### [Problem to solve]
Among the entries below, please repeat exactly and only the lines from the line containing "A prime contractor" to the line containing "This ecosystem of", both lines included.

|---|

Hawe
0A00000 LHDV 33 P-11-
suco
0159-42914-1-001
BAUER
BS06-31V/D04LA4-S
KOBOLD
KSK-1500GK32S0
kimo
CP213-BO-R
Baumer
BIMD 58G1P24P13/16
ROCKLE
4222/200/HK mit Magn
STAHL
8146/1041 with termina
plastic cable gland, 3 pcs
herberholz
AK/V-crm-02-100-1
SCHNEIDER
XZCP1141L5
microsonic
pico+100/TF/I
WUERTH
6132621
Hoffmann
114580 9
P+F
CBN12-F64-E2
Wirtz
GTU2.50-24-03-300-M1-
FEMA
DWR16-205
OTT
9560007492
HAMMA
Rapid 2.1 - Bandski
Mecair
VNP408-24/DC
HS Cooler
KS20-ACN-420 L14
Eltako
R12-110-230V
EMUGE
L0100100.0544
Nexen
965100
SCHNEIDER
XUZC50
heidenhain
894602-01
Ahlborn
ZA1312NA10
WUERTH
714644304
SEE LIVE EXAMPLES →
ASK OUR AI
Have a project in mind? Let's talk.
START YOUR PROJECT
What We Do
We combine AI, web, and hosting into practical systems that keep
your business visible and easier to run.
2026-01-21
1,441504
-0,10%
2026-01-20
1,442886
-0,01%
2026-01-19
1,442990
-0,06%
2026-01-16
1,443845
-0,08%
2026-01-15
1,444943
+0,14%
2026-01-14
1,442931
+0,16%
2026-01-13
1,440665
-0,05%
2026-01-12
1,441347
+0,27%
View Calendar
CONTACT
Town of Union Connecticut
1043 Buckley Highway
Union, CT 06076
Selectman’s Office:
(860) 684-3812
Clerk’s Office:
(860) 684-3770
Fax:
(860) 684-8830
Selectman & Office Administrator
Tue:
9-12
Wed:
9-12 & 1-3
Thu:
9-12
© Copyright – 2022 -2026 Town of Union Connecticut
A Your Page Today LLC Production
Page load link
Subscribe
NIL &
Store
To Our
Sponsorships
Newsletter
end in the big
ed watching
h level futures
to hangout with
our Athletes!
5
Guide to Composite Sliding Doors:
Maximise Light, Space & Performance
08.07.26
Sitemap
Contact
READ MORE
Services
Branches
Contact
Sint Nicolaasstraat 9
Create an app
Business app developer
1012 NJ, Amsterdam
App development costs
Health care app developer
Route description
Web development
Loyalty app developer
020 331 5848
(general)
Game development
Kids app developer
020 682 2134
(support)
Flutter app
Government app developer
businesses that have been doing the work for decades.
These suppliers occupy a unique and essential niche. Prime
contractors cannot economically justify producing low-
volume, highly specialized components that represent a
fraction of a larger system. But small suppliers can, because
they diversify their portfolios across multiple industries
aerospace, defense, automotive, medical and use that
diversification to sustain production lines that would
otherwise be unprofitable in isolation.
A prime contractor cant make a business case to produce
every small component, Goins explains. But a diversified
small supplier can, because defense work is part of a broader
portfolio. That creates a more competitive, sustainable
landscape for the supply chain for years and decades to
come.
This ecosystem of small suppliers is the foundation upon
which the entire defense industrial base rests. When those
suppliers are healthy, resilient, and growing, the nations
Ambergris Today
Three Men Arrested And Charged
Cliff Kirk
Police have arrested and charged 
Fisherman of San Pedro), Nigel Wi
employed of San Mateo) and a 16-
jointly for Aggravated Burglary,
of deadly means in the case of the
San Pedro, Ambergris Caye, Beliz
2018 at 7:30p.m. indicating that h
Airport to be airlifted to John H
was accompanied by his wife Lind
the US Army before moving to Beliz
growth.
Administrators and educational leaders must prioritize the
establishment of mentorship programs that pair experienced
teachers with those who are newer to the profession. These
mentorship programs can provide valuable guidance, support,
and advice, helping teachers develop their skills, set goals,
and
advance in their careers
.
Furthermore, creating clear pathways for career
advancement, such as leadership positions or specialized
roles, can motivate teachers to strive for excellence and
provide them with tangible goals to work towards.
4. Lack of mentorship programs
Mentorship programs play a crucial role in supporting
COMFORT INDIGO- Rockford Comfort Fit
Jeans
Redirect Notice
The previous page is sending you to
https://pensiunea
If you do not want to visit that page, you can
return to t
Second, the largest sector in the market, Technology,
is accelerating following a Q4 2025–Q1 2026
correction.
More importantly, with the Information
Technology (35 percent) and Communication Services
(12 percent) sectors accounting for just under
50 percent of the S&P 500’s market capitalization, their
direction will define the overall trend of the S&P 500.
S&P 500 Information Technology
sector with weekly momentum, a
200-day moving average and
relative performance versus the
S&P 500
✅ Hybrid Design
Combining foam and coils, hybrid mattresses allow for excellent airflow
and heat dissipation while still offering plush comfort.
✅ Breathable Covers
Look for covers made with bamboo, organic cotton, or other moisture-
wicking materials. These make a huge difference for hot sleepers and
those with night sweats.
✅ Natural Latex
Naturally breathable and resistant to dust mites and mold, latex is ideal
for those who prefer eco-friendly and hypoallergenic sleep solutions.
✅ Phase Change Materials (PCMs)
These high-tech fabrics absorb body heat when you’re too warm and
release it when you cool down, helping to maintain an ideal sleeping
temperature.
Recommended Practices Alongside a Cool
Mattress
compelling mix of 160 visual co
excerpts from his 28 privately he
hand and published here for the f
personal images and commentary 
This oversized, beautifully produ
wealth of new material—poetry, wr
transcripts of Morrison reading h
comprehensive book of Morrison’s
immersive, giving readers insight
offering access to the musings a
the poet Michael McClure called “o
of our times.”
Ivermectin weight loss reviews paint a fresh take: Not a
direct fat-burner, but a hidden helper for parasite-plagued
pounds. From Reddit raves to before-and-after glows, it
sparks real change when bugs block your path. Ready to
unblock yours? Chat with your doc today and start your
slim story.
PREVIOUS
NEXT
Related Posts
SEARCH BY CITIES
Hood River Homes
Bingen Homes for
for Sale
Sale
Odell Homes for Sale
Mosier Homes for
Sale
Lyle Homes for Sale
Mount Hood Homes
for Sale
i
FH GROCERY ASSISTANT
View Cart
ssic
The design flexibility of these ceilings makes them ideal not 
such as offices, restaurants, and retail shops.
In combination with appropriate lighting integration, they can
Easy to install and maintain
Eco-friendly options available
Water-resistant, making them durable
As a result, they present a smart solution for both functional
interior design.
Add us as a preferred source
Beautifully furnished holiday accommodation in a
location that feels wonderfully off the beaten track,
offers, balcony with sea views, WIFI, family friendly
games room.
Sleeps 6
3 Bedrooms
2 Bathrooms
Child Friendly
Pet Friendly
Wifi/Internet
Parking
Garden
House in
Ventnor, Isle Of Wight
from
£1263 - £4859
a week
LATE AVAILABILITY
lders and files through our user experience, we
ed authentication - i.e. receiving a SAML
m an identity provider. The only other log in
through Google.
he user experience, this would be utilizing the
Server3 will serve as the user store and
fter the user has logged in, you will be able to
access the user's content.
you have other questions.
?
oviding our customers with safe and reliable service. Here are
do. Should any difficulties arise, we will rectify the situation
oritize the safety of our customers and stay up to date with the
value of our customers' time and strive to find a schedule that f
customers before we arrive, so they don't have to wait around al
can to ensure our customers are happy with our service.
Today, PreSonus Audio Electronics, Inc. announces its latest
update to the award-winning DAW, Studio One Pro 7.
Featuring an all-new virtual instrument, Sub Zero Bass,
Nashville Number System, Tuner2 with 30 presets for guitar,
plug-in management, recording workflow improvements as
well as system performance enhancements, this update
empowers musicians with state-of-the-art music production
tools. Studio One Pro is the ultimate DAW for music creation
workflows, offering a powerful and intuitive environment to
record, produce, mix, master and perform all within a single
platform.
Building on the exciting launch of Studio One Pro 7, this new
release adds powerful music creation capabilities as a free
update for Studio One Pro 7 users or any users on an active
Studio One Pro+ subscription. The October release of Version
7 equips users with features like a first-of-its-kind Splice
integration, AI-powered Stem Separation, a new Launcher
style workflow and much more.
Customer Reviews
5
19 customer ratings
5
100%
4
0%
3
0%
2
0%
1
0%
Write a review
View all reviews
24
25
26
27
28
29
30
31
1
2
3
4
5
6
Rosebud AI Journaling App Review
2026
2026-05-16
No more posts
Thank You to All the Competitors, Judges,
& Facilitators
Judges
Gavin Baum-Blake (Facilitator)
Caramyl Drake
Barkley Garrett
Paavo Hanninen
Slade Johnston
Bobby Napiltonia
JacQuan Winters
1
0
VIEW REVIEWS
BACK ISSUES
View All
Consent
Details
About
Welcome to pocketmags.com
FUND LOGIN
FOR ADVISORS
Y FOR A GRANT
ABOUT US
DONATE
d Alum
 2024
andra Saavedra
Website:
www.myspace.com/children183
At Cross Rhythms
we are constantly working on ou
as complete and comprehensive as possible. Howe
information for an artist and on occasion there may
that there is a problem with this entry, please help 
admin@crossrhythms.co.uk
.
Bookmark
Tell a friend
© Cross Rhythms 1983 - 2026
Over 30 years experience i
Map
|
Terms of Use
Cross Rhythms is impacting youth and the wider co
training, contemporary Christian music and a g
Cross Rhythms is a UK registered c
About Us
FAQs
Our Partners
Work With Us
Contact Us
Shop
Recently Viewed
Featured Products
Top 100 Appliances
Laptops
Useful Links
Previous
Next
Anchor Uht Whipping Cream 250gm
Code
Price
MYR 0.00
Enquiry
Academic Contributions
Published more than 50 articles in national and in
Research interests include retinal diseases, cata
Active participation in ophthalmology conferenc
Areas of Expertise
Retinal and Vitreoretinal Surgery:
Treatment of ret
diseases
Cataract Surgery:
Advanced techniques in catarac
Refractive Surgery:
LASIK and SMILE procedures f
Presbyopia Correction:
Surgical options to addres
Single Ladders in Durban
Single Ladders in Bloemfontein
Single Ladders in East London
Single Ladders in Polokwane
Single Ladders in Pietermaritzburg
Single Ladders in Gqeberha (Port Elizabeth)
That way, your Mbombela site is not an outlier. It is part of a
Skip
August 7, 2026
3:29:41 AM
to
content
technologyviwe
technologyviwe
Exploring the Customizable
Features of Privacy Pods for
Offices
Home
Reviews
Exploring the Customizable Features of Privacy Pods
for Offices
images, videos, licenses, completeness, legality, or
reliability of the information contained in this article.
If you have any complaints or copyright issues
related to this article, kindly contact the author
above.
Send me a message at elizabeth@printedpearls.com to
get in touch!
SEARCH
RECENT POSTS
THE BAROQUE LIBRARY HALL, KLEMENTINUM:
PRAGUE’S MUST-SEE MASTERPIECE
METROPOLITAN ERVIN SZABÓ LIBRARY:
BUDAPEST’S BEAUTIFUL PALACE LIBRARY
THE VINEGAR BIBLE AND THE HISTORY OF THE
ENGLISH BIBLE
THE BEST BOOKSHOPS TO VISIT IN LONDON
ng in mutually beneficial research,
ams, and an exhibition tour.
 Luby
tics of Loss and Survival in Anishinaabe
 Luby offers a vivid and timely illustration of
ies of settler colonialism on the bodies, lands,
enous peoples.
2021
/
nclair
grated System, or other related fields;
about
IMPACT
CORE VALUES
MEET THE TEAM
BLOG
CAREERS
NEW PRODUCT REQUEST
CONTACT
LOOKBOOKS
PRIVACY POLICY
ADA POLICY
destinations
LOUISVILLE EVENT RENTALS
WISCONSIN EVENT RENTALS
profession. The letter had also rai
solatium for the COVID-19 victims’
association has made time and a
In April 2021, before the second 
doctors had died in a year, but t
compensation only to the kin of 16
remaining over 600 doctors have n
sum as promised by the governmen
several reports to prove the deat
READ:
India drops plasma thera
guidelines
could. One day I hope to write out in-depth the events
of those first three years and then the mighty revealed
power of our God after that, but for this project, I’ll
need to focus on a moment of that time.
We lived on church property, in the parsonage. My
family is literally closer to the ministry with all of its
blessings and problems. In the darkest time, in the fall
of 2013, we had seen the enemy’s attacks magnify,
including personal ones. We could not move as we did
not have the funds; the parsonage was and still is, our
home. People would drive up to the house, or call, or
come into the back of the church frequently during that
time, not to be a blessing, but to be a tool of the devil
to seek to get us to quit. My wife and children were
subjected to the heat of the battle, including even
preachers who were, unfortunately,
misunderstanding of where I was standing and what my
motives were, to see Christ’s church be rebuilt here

|---|

### [Answer to this problem]
A prime contractor cant make a business case to produce
every small component, Goins explains. But a diversified
small supplier can, because defense work is part of a broader
portfolio. That creates a more competitive, sustainable
landscape for the supply chain for years and decades to
come.
This ecosystem of small suppliers is the foundation upon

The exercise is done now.